Ontology
The ontology attempts to briefly and accessibly describe how the different parts of the project interact. Starting with the following figure:
Components are color coded based on how important they are, those marked green and bold are mostly necessary to be able to grasp and discuss anything regarding the project. Those in blue are more refined and corresponds to more advanced use and knowledge but particularly relevant for developers.
For the rest of this page, we will go through these groups one by one in a sequence- like flow.
Arcan refers both to the project as a whole, and the program that you actually run. Depending on your computing background and context, it may make sense to think of it as a framework, multimedia- or app- engine, frontend or display server. On its own, it does very little -- you need to provide it with an Appl to run (pronounced similar to the appalling 'app' but with either a deep depressive sigh added as a subtle sign of dissent at the end, or by 'blowing raspberries' as a more obvious one).
Appl "more than an 'app', less than an 'application'". In general, it is just the set of scripts and resources that control how Arcan behaves. For display server uses, the running appl can be compared to a "Window Manager" - a set of dynamic rules that decide how inputs and outputs are routed and reconfigured based on the users preferences and interaction behavior.
Frameserver refer to a separate process that communicates with an Arcan instance using the shared memory interface to exchange audio,video and input related data. These can be 'authoritative' where Arcan can enforce stronger rules on behavior, or 'non-authoritative' (also referred to as a client) which corresponds more to a normal program connected to a display server. The authoritative frameservers are built and managed in lock step with other components, each with a specific role.
Target is something that the active appl may launch. It can be frameservers, external listening points that allow other programs to connect and render or controlled launch of programs that need a customized environment setup. Each target can have multiple configurations defined; an always present default one and a user defined number of additional ones, think of them as sets of program arguments.
The Database is not shown in the figure as it has a more overreaching role, but every Arcan instance can be started with a database that is primarily populated using an external tool, arcan db. It acts as a key/value store both for caching appl specific configuration and state, for targets and for target configurations. It can be backed by a system shared file, a temporary memory backend or a user local file. This can be considered an intermediate representation for your configuration, it it probably more useful to have scripts or a text config file with an offline parser that invokes the arcan_db tool to synchronize the configuration with the database.
The Platform is the compile- time selection of OS specific glue for everything from file system and IPC primitive access to low level graphics (video platform) for managing displays, mid-level graphics (AGP platform, e.g. OpenGL) to input devices. It is statically defined and the resulting binary is tagged to match this configuration.

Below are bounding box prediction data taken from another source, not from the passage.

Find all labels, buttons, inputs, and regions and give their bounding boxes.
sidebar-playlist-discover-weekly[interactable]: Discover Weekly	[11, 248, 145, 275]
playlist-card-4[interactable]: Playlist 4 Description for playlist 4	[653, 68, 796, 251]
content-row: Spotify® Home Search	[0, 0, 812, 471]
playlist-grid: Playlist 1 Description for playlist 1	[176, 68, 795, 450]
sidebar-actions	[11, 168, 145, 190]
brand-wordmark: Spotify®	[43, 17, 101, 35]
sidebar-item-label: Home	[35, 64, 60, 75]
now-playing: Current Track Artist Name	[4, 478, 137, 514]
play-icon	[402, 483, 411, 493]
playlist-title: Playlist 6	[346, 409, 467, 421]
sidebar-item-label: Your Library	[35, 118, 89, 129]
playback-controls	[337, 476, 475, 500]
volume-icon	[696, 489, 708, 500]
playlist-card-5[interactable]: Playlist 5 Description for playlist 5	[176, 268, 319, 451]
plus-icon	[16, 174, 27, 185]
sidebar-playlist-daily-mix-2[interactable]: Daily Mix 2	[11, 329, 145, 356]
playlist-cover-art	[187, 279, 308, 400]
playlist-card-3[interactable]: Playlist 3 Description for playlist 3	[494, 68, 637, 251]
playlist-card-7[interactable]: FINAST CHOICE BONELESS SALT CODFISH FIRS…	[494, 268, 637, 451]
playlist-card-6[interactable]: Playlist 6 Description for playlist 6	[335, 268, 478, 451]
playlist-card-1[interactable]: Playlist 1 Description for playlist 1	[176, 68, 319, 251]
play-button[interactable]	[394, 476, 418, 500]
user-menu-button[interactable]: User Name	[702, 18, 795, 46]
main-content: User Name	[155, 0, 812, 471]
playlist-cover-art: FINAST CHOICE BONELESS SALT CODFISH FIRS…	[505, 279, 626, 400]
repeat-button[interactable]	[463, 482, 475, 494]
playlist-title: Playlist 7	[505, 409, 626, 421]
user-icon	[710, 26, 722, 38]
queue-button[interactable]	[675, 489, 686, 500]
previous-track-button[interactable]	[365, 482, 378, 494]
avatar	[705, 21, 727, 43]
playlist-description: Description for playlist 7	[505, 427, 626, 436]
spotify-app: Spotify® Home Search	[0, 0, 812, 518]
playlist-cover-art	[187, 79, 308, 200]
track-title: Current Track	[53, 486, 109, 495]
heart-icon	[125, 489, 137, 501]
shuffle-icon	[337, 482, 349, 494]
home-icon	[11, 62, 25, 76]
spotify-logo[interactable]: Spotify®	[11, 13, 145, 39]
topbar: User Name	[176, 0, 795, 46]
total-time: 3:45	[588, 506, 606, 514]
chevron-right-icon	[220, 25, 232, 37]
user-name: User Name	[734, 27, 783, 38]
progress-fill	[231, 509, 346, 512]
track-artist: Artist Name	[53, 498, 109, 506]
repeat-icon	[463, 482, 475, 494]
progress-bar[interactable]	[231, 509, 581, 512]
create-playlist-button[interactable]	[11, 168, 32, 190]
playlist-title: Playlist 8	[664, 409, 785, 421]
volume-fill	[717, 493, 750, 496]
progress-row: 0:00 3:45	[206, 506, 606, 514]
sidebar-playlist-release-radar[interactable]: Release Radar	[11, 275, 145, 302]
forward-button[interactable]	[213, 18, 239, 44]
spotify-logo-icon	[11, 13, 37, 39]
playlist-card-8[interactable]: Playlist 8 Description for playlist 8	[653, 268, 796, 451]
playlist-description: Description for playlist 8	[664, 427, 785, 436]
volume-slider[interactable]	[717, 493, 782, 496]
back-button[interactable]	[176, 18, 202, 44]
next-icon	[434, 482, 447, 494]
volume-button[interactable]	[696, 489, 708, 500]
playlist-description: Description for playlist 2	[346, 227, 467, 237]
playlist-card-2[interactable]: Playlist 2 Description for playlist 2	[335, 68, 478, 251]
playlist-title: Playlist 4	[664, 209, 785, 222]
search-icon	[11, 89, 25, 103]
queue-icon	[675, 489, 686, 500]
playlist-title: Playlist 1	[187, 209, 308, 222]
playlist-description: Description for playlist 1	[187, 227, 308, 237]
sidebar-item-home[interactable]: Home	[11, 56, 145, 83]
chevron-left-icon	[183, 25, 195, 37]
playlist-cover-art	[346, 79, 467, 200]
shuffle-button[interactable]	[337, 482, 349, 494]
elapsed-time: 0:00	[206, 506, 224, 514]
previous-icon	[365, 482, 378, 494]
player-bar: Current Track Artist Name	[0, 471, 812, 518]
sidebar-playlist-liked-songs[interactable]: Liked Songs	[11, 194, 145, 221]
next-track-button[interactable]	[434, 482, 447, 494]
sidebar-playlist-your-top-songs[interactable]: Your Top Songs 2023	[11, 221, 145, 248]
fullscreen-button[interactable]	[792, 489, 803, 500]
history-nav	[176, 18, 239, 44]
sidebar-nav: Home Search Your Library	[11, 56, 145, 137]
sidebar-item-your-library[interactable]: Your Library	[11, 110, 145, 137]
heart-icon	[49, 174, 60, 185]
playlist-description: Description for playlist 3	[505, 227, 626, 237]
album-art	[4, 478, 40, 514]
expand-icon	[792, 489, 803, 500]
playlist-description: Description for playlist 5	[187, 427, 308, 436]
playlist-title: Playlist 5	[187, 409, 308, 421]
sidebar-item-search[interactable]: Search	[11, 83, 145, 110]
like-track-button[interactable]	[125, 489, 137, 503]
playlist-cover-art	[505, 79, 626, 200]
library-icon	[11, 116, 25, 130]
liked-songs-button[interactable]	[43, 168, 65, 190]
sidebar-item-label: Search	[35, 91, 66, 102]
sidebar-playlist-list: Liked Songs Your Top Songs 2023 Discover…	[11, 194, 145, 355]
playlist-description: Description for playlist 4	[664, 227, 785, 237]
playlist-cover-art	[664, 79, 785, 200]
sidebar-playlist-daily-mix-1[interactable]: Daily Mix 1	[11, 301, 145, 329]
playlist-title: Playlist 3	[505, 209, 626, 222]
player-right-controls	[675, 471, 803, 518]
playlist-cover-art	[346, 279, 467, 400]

The SHMIF refers to the internal protocol and IPC used for passing data between one Arcan instance and a Target or a frameserver. Its inner workings is described in more detail here, but briefly put covers one or multiple segments where a segment is comprised of a shared memory page that is partitioned into control metadata, input / output ring buffers for event queues, a reserved subprotocol region and a number of dynamic audio and video buffers. Every segment also has a set of semaphores (Audio, Video, Event) and a socket (for I/O multiplexation and descriptor passes). Every connection gets one segment (primary) that can be used to request additional ones, though the running appl has to explicitly accept each such request based on available resources.
LWA is a specialized platform configuration where some functions are replaced with calls that use the SHMIF library. This allows one Arcan instance to connect and interact with- and output using- another.
Every file or resource that an appl directly or indirectly use is constrained to a Namespace, with rather complex rules on what goes where and why. These can be used and manipulated to split and control access to data sources of varying sensitivity, e.g. debug data, dynamically created content, font files etc.
Every authoritative frameserver implements a single Archetype. An archetype covers a fixed policy and behavior profile (which system resources it is allowed to use and how they should be used, how it should respond to state transfers and incoming events) etc. The decode frameserver is capable of receiving file- or streaming- coded input and converting it to a presentable aural/visual representation. The encode frameserver receives streaming data and encodes it for distribution. The terminal frameserver provides a command-line system interface. The networking frameserver mediates service discovery, network connection negotiation, message passing and data transfers. The game frameserver wraps the more complicated setup and restrictions that games and virtual machines. The avfeed frameserver is a dumb 'quick hookup and test' mainly for wrapping special devices.
For each running Arcan instance, a frameserver chainloader and a set of archetype implementations are chosen, either dynamically or defined as arguments to the program. It is up to the chain-loader to configure sandboxing and other environmental parameters for the archetype that is to be activated.